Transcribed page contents
==============================

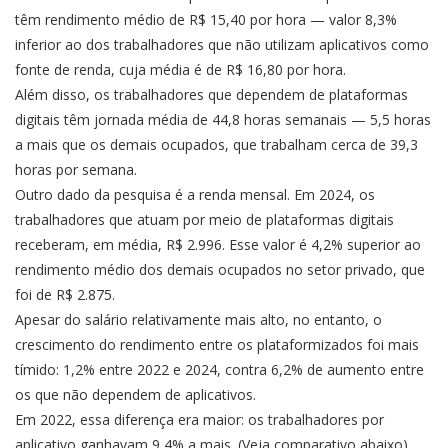
têm rendimento médio de R$ 15,40 por hora — valor 8,3%
inferior ao dos trabalhadores que não utilizam aplicativos como
fonte de renda, cuja média é de R$ 16,80 por hora.
Além disso, os trabalhadores que dependem de plataformas
digitais têm jornada média de 44,8 horas semanais — 5,5 horas
a mais que os demais ocupados, que trabalham cerca de 39,3
horas por semana.
Outro dado da pesquisa é a renda mensal. Em 2024, os
trabalhadores que atuam por meio de plataformas digitais
receberam, em média, R$ 2.996. Esse valor é 4,2% superior ao
rendimento médio dos demais ocupados no setor privado, que
foi de R$ 2.875.
Apesar do salário relativamente mais alto, no entanto, o
crescimento do rendimento entre os plataformizados foi mais
tímido: 1,2% entre 2022 e 2024, contra 6,2% de aumento entre
os que não dependem de aplicativos.
Em 2022, essa diferença era maior: os trabalhadores por
aplicativo ganhavam 9,4% a mais. (Veja comparativo abaixo)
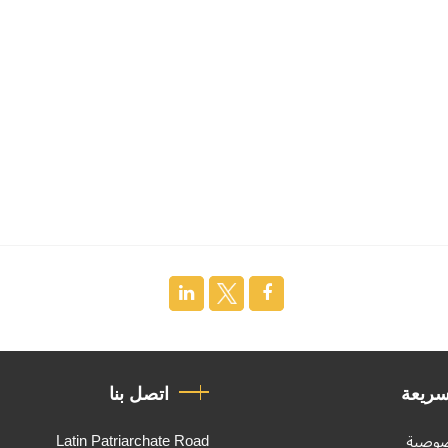
سريعة
اتصل بنا
Latin Patriarchate Road
صوصية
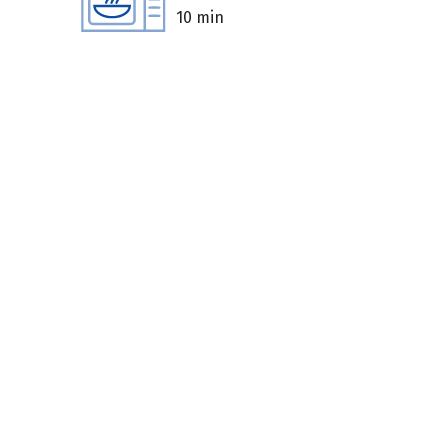
10 min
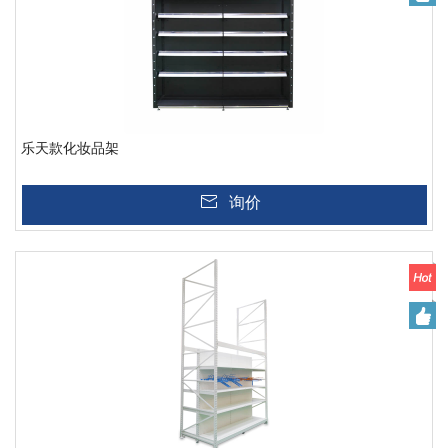
乐天款化妆品架
询价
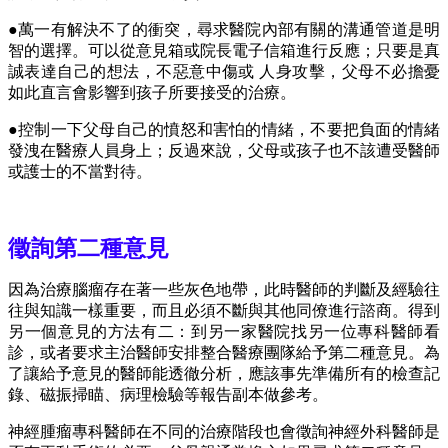
●萬一有解決不了的衝突，尋求醫院內部有關的溝通管道是明
智的選擇。可以從意見箱或院長電子信箱進行反應；只要是真
誠表達自己的想法，不惡意中傷或 人身攻擊，父母不必擔憂
如此直言會影響到孩子所要接受的治療。
●控制一下父母自己的憤怒和害怕的情緒，不要把負面的情緒
發洩在醫療人員身上；反過來說，父母或孩子也不該遭受醫師
或護士的不當對待。
徵詢第二種意見
因為治療腦瘤存在著一些灰色地帶，此時醫師的判斷及經驗往
往與知識一樣重要，而且必須不斷與其他同僚進行諮商。得到
另一個意見的方法有二：到另一家醫院找另一位專科醫師看
診，或者要求主治醫師安排整合醫療團隊給予第二種意見。為
了讓給予意見的醫師能透徹分析，應該事先準備所有的檢查記
錄、磁振掃瞄、病理檢驗等報告副本做參考。
神經腫瘤專科醫師在不同的治療階段也會徵詢神經外科醫師是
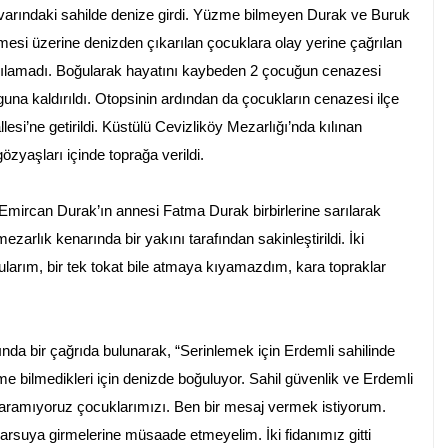
ivarındaki sahilde denize girdi. Yüzme bilmeyen Durak ve Buruk
mesi üzerine denizden çıkarılan çocuklara olay yerine çağrılan
tarılamadı. Boğularak hayatını kaybeden 2 çocuğun cenazesi
na kaldırıldı. Otopsinin ardından da çocukların cenazesi ilçe
i’ne getirildi. Küstülü Cevizliköy Mezarlığı’nda kılınan
yaşları içinde toprağa verildi.
Emircan Durak’ın annesi Fatma Durak birbirlerine sarılarak
arlık kenarında bir yakını tarafından sakinleştirildi. İki
arım, bir tek tokat bile atmaya kıyamazdım, kara topraklar
da bir çağrıda bulunarak, “Serinlemek için Erdemli sahilinde
me bilmedikleri için denizde boğuluyor. Sahil güvenlik ve Erdemli
aramıyoruz çocuklarımızı. Ben bir mesaj vermek istiyorum.
rsuya girmelerine müsaade etmeyelim. İki fidanımız gitti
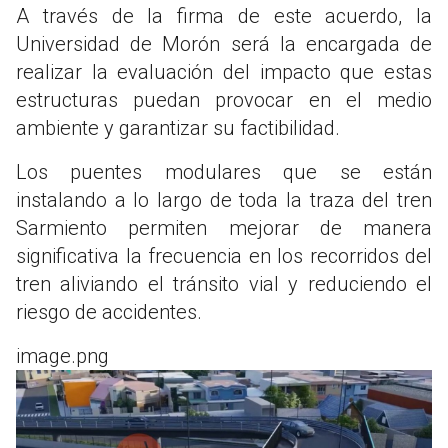
A través de la firma de este acuerdo, la
Universidad de Morón será la encargada de
realizar la evaluación del impacto que estas
estructuras puedan provocar en el medio
ambiente y garantizar su factibilidad.
Los puentes modulares que se están
instalando a lo largo de toda la traza del tren
Sarmiento permiten mejorar de manera
significativa la frecuencia en los recorridos del
tren aliviando el tránsito vial y reduciendo el
riesgo de accidentes.
image.png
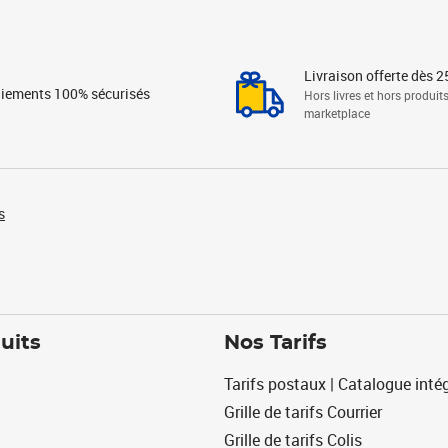
Livraison offerte dès 2
iements 100% sécurisés
Hors livres et hors produit
marketplace
s
uits
Nos Tarifs
Tarifs postaux | Catalogue intég
Grille de tarifs Courrier
Grille de tarifs Colis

==============================

(YOUR GOAL): Output must match the lines from the start of the records above through the line that contains "tímido: 1,2% entre", exactly and with every picture removed.

(RESULT):
têm rendimento médio de R$ 15,40 por hora — valor 8,3%
inferior ao dos trabalhadores que não utilizam aplicativos como
fonte de renda, cuja média é de R$ 16,80 por hora.
Além disso, os trabalhadores que dependem de plataformas
digitais têm jornada média de 44,8 horas semanais — 5,5 horas
a mais que os demais ocupados, que trabalham cerca de 39,3
horas por semana.
Outro dado da pesquisa é a renda mensal. Em 2024, os
trabalhadores que atuam por meio de plataformas digitais
receberam, em média, R$ 2.996. Esse valor é 4,2% superior ao
rendimento médio dos demais ocupados no setor privado, que
foi de R$ 2.875.
Apesar do salário relativamente mais alto, no entanto, o
crescimento do rendimento entre os plataformizados foi mais
tímido: 1,2% entre 2022 e 2024, contra 6,2% de aumento entre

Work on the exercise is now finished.